EXERCISE DETAILS: Nothing but the images should be left out when the entries are restated word for word.

GIVEN ENTRIES:

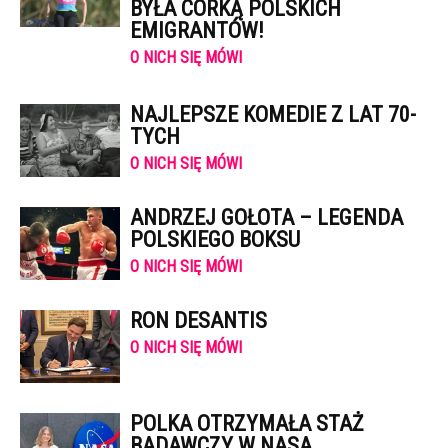
BYŁA CÓRKĄ POLSKICH
EMIGRANTÓW!
O NICH SIĘ MÓWI
NAJLEPSZE KOMEDIE Z LAT 70-
TYCH
O NICH SIĘ MÓWI
ANDRZEJ GOŁOTA – LEGENDA
POLSKIEGO BOKSU
O NICH SIĘ MÓWI
RON DESANTIS
O NICH SIĘ MÓWI
POLKA OTRZYMAŁA STAŻ
BADAWCZY W NASA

FINAL ANSWER:
BYŁA CÓRKĄ POLSKICH
EMIGRANTÓW!
O NICH SIĘ MÓWI
NAJLEPSZE KOMEDIE Z LAT 70-
TYCH
O NICH SIĘ MÓWI
ANDRZEJ GOŁOTA – LEGENDA
POLSKIEGO BOKSU
O NICH SIĘ MÓWI
RON DESANTIS
O NICH SIĘ MÓWI
POLKA OTRZYMAŁA STAŻ
BADAWCZY W NASA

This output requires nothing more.